Yesterday, Bristol-Myers Squibb Company (BMY - Analyst Report) announced the acceptance of a biologic license application (BLA) for belatacept by the U.S. Food and Drug Administration (FDA). The candidate is in late-stage development for treating kidney transplant patients. The agency has set May 1, 2010, as the Prescription Drug User Fee Act (PDUFA) action date.

The biological product is being developed internally and is a fusion protein with novel immunosuppressive activity targeted to prevent solid organ transplant rejection. The company owns a patent covering belatacept as a composition of matter which expires in the U.S. in 2021.

We believe that the candidate can prove to be a suitable alternative for transplant patients in this market with huge unmet medical needs. The market encompasses therapies that must be taken lifelong, ensuring a steady stream of revenue throughout a drug’s life cycle. Another attractive feature is that it can serve as a gateway to other, potentially more lucrative markets.

Bristol-Myers possesses a strong product portfolio with an attractive mid-to-late-stage pipeline.
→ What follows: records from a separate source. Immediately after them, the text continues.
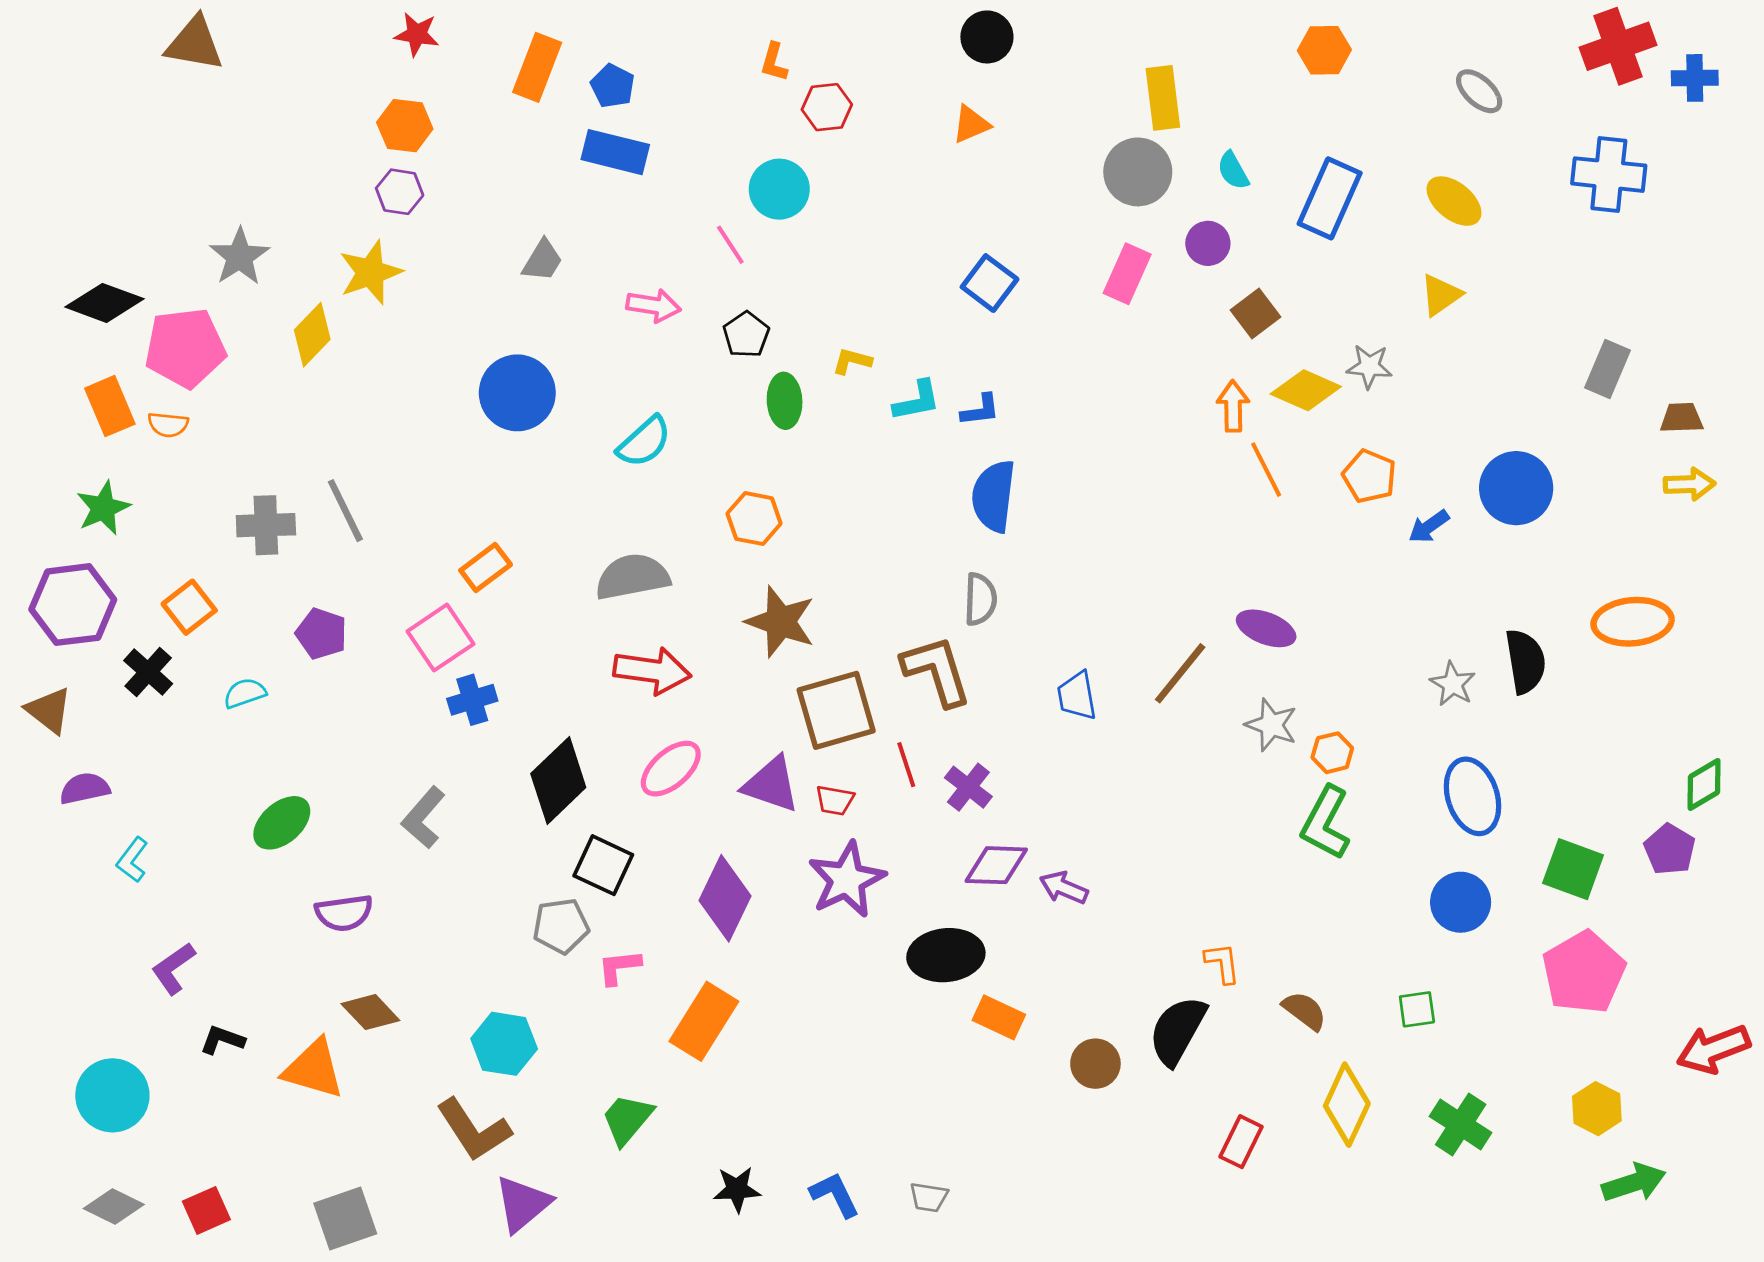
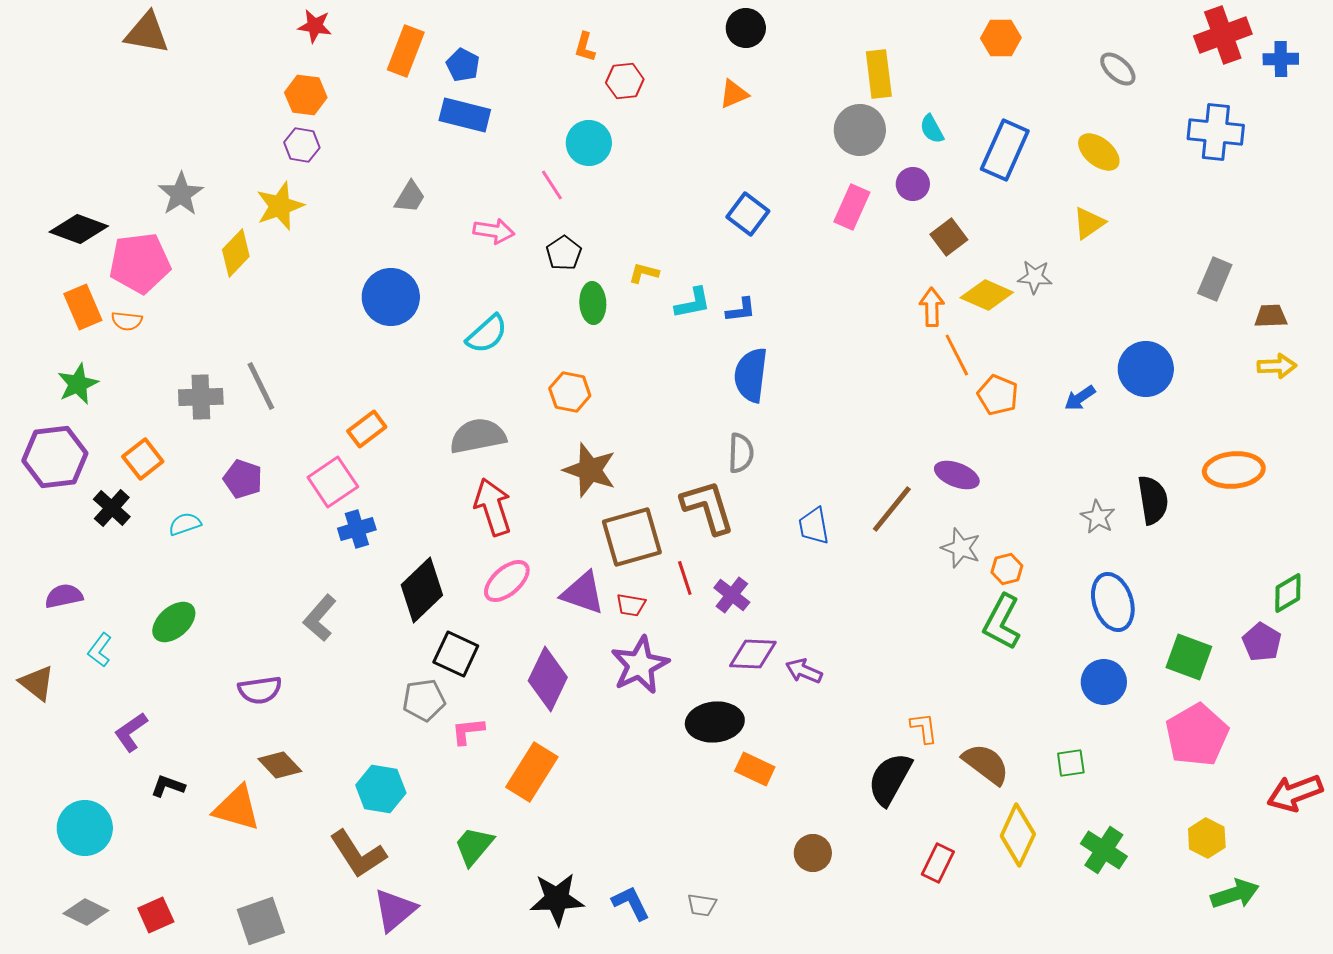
orange pentagon: (1369, 476) -> (998, 395), moved
red arrow: (652, 671) -> (493, 507), turned -116
brown triangle: (49, 710) -> (37, 683), moved
green ellipse: (282, 823) -> (174, 622), moved
brown semicircle: (1304, 1011) -> (986, 764), size x1.4
brown circle: (1095, 1064) -> (813, 853), moved
black star: (737, 1189) -> (557, 899), size x1.5

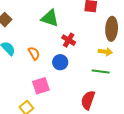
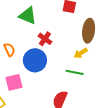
yellow arrow: (105, 52) -> (81, 53), turned 136
blue circle: (60, 62) -> (35, 60), size x1.5

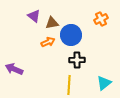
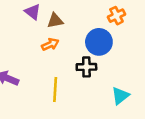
blue circle: (71, 35) -> (99, 42), moved
yellow line: (69, 85) -> (55, 89), moved

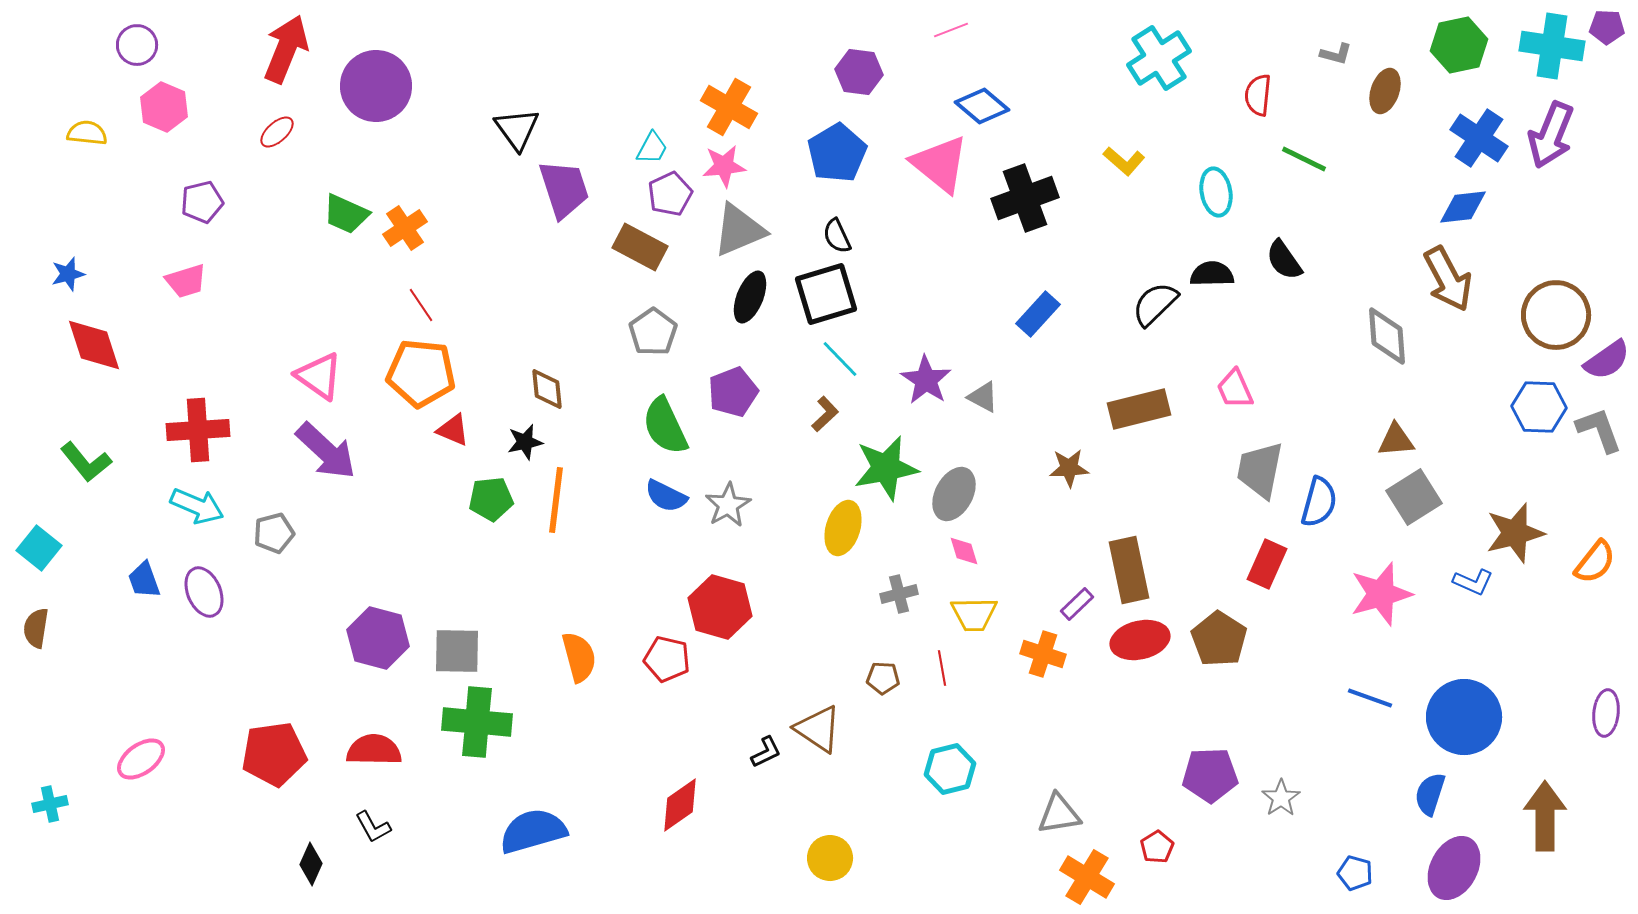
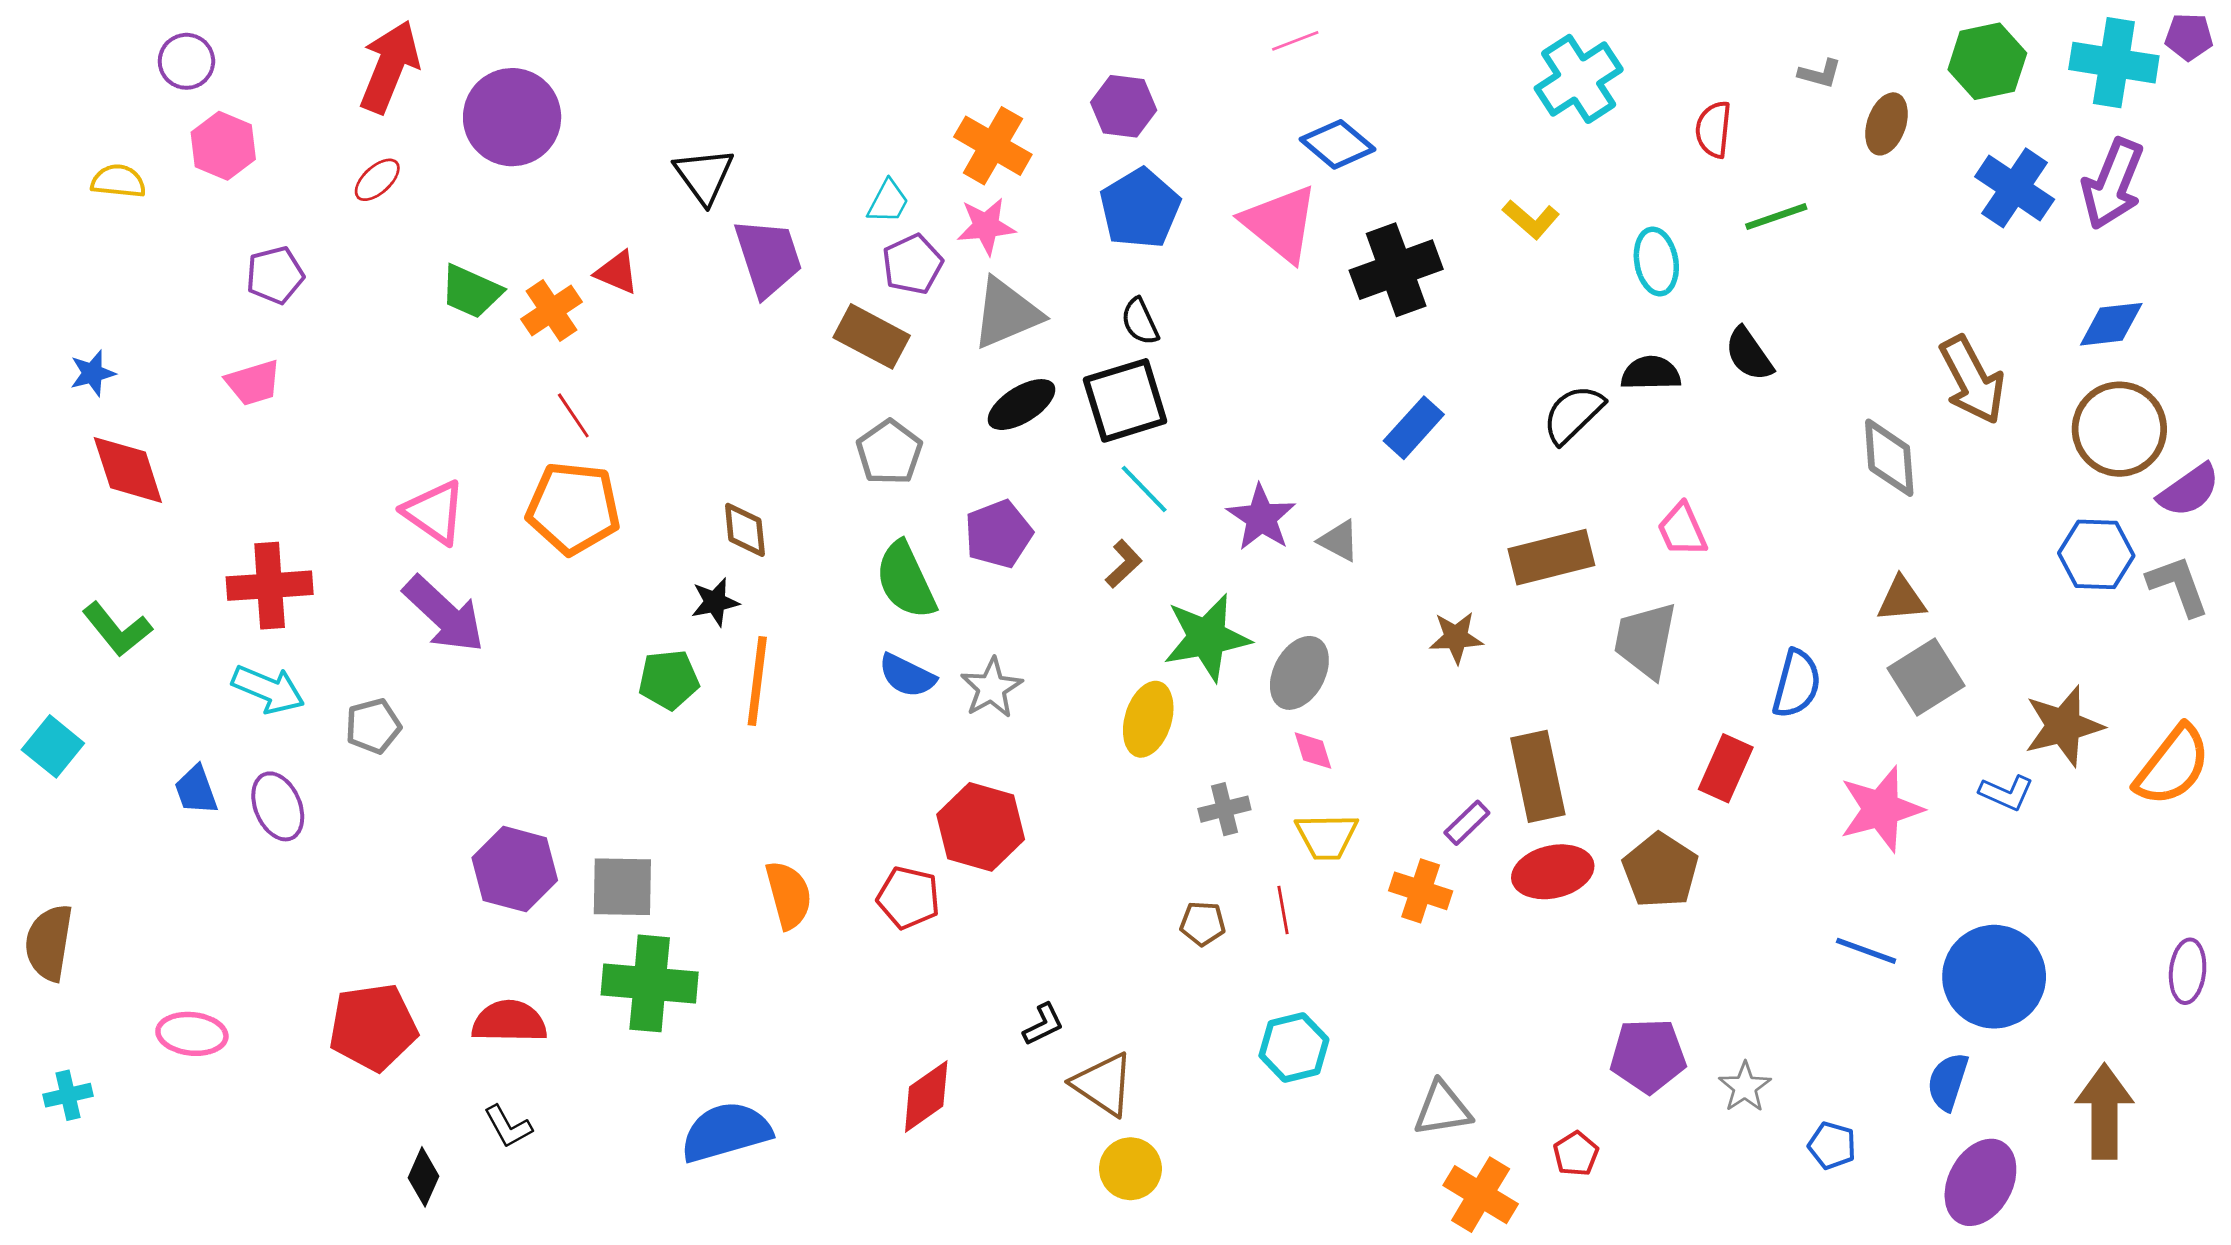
purple hexagon: (859, 72) -> (1124, 106), moved
green line: (1304, 159) -> (1776, 217), turned -45
blue diamond: (1463, 207) -> (2111, 324), moved
black ellipse: (750, 297) -> (1022, 405), turned 36
red triangle: (453, 430) -> (617, 272), moved
gray trapezoid: (1260, 470) -> (1645, 640), moved
orange semicircle: (1595, 562) -> (2173, 766), size x1.4
brown semicircle: (36, 628) -> (49, 943), moved, size x1.4
brown triangle: (818, 729) -> (1103, 1084), moved
pink ellipse: (141, 759) -> (192, 1034), turned 42
blue pentagon: (1355, 873) -> (1832, 1146), moved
However, patent expirations loom large on Bristol starting 2011 when the Plavix patent expires. In order to compensate for the loss in revenues when Plavix loses exclusivity, Bristol-Myers is working on bringing new products to market.

Further, Plavix faces competition from Eli Lilly’s (LLY - Analyst Report) recently launched Effient. Additionally, management is working hard to reduce costs and shed less profitable and non-core businesses. We believe the company could be an attractive takeover candidate for a larger pharma name such as Sanofi-Aventis (SNY - Analyst Report) or AstraZeneca (AZN - Analyst Report). We have an Outperform rating on the stock.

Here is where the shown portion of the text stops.